In a regulatory filing sent to the FCC today, Comcast (c CMCSA) and NBC said they don’t see online video distributors as a competitive threat, discounting the possibility of a an online video distributor emerging and competing with Comcast’s cable operations, as well as any consumer interest in adopting online video services in lieu of paying for a cable subscription.

As laid out in the filing, the companies argued that conditions shouldn’t be imposed on the transaction based on the possibility that online video distributors could one day compete directly with Comcast’s cable business, calling such a possibility “entirely speculative.” That’s because, they say, no online video distributor can offer the breadth of content that a cable company can, nor have any true, online-only multichannel video offerings emerged.

Comcast and NBC also downplayed consumer interest in adopting online services, poo-pooing consumer cord-cutting and calling online video viewing complementary to its core cable business. “Currently, online video does not compete with Comcast’s MVPD business. The video content that online distributors now provide is far more limited than the video content that Comcast Cable and other MVPDs provide to their subscribers. As a result, few consumers consider online video as a close substitute for MVPD service, and would therefore consider ‘cutting the cord,'” they wrote in the filing.

All that said, the companies downplayed their ability to uniquely compete against an online-only video service if one were to emerge, claiming extreme fragmentation in the online video market, and saying that their combined Internet properties were too small to be much of a force in an online video. Noting that NBC online properties accounted for 1.8 percent of all professionally produced online video view, with Comcast properties making up less than 1 percent. Even if the companies included all views from Hulu, in which NBC has a minority stake, Comcast and NBC said they would only account for 5 percent of all online video views — not enough to pose a competitive threat.
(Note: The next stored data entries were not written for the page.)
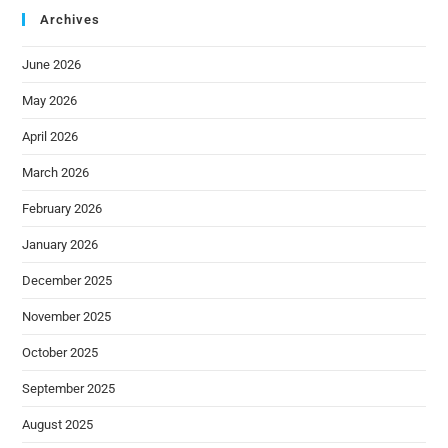
Archives
June 2026
May 2026
April 2026
March 2026
February 2026
January 2026
December 2025
November 2025
October 2025
September 2025
August 2025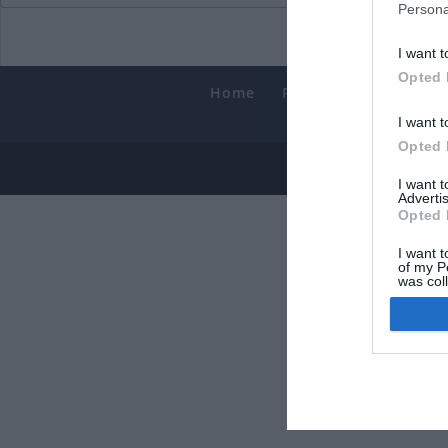
Persona
I want t
Opted 
Home
PC Build Guides
T
Smart
I want t
Opted 
© 2013-202
I want 
Advertis
Opted 
I want t
of my P
was col
Opted 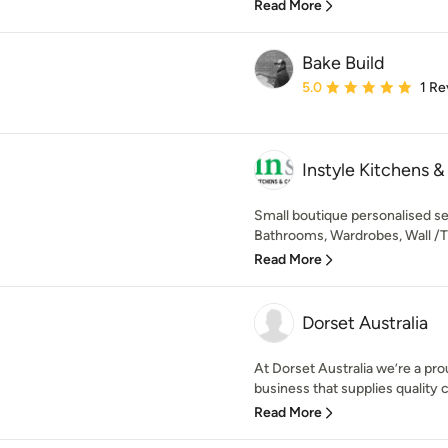
Read More
Bake Build
Average rating: 5 out of
5.0
1 Re
Instyle Kitchens &
Small boutique personalised se
Bathrooms, Wardrobes, Wall /TV 
Read More
Dorset Australia
At Dorset Australia we’re a pr
business that supplies quality 
Read More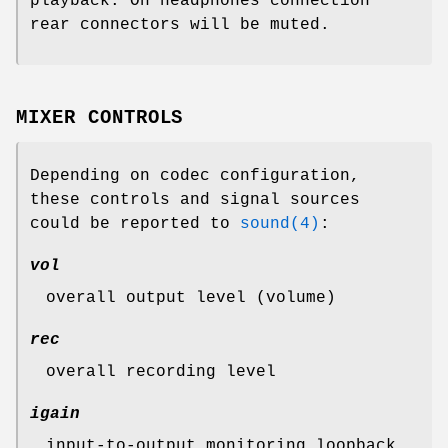
playback. On headphones connection
rear connectors will be muted.
MIXER CONTROLS
Depending on codec configuration,
these controls and signal sources
could be reported to
sound(4)
:
vol
overall output level (volume)
rec
overall recording level
igain
input-to-output monitoring loopback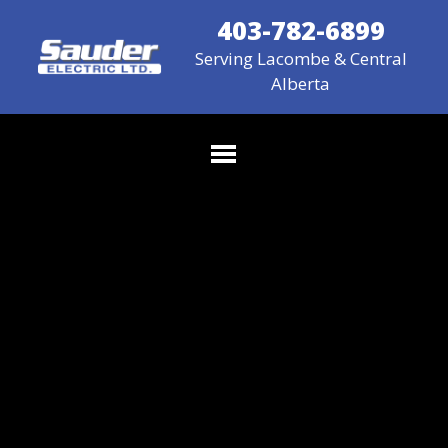
403-782-6899
Serving Lacombe & Central
Alberta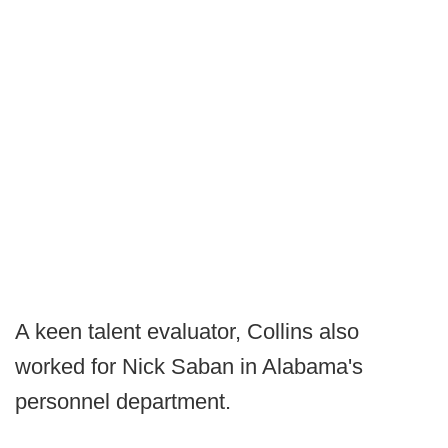
A keen talent evaluator, Collins also
worked for Nick Saban in Alabama's
personnel department.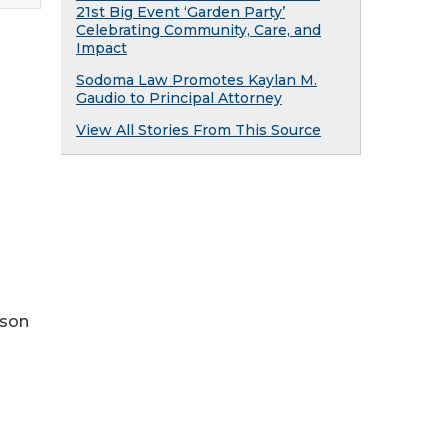
21st Big Event ‘Garden Party’
Celebrating Community, Care, and
Impact
Sodoma Law Promotes Kaylan M.
Gaudio to Principal Attorney
View All Stories From This Source
rson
Consumer watchdog group Public Knowledge said Comcast and NBC were understating the threat the combined entity posed to competition in online video. “We are incredulous [Ed. note: good word] that Comcast and NBCU would downplay Internet distribution of video at a time when the FCC has repeatedly identified online video as one of the primary drivers to broadband adoption,” Harold Feld, legal director of Public Knowledge, said in a statement.